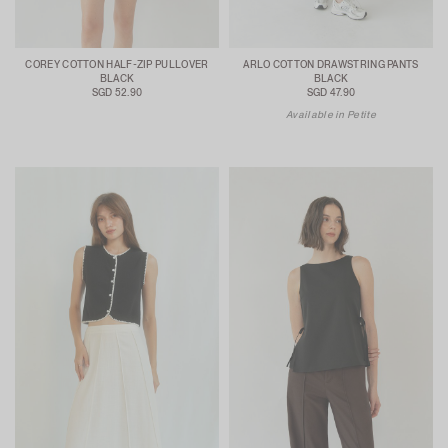
COREY COTTON HALF-ZIP PULLOVER
ARLO COTTON DRAWSTRING PANTS
BLACK
BLACK
SGD 52.90
SGD 47.90
Available in Petite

----------

- Task brief -
Pictures don't belong in the copy. Restate all the entries exactly.

- Solution for this exercise -
COREY COTTON HALF-ZIP PULLOVER
ARLO COTTON DRAWSTRING PANTS
BLACK
BLACK
SGD 52.90
SGD 47.90
Available in Petite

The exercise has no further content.